Bütün bu ve benzeri olumsuzluklara karşı önemli ve güven verici bir gelişme olan işçi direnişleri de devam etmektedir. Her ne kadar işçi direnişleri iktidar medyasına hiç yansımasa da, muhalif medyaya da kısmi yansısa da kapitalizmin kirliliğinde, çürümüşlüğünde bu durum sürpriz olmamıştır. İşçiler bayramlara da grev ve direniş ile girmektedirler.
İstanbul Tuzla’da bulunan ve Birleşik Metal-İş Sendikasında örgütlü olan Mata Otomotiv’de yüzde 25 ek zam talebiyle iş bırakan 1000 dolayındaki işçinin direnişi iki aya yakındır sürüyor.

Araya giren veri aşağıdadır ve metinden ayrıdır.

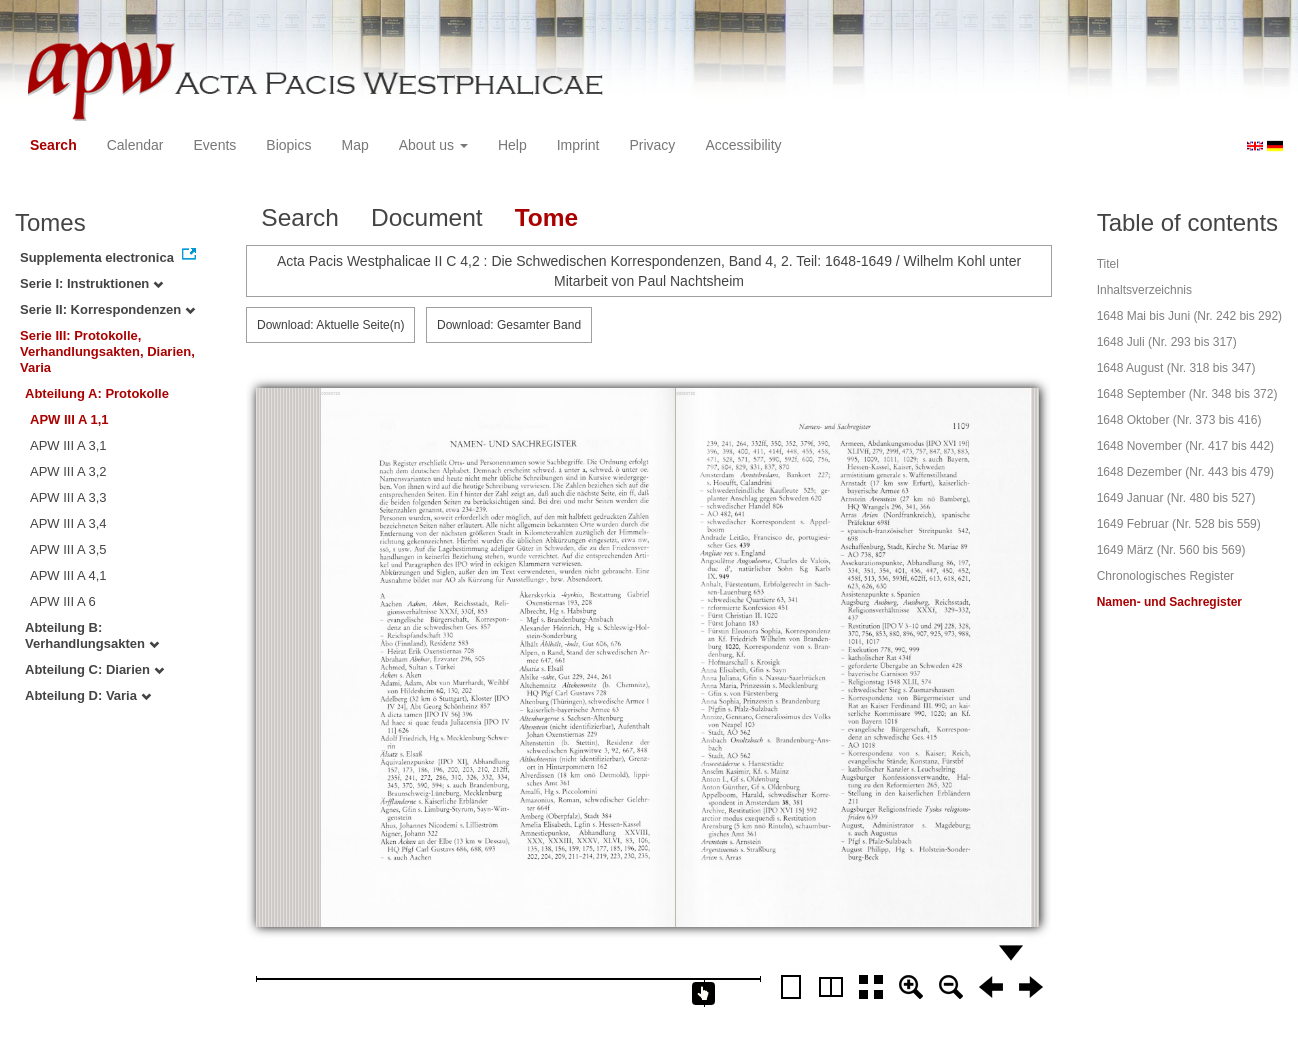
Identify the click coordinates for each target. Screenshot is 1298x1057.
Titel (1108, 264)
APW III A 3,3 (68, 497)
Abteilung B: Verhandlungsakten (92, 635)
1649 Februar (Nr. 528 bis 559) (1179, 524)
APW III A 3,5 (68, 549)
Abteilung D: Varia (88, 695)
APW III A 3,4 (68, 523)
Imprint (578, 145)
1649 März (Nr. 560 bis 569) (1171, 550)
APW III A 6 (63, 601)
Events (215, 145)
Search (53, 145)
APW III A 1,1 (69, 419)
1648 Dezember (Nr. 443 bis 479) (1185, 472)
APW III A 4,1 (68, 575)
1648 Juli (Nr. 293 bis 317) (1167, 342)
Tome (547, 217)
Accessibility (743, 145)
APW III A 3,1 (68, 445)
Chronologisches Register (1165, 576)
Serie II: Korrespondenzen (107, 309)
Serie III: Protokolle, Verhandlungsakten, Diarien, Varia (107, 351)
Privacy (652, 145)
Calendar (135, 145)
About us (433, 145)
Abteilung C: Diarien (94, 669)
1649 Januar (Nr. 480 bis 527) (1176, 498)
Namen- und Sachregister (1169, 602)
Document (427, 217)
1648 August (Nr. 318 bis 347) (1176, 368)
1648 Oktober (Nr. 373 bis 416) (1179, 420)
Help (512, 145)
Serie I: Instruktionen (91, 283)
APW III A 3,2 (68, 471)
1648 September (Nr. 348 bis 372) (1187, 394)
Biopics (288, 145)
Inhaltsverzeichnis (1144, 290)
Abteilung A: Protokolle (97, 393)
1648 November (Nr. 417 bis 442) (1185, 446)
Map (354, 145)
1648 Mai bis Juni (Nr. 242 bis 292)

Cengiz ve Kolin ortaklığıyla iki yıl önce kurulan elektrik sayaçları üreten, 100 işçinin çalıştığı İstanbul’daki Satera Elektronik işçilerinin Birleşik Metal-İş’e üye olarak yetki almasını kabul etmeyen patrona karşı direniş devam ediyor.
Bursa Demirtaş Organize Sanayi Bölgesinde bulunan Barutçu Tekstil’de sendikalaştıkları için işten atılan Öz İplik-İş üyesi 9 kadın işçi de bayrama fabrika önündeki eylemlerine devam ederek giriyor.
Birleşik Metal-İş’in yetkisinin düşürüldüğü ve sendikasızlaştırılan İsviçre sermayeli ABB Elektrik’in Dilovası fabrikasında haklarını isteyince tazminatsız işten atılan 12 işçi de bayrama fabrika önündeki direnişini sürdürerek girecek.
Eskişehir’de bulunan ve Kristal-İş’in örgütlü olduğu Atışkan Alçı fabrikasında toplu iş görüşmelerinde anlaşmaya varılamaması nedeniyle 16 Haziran 2022’de greve başlayan işçiler bu bayrama da grevde girecek.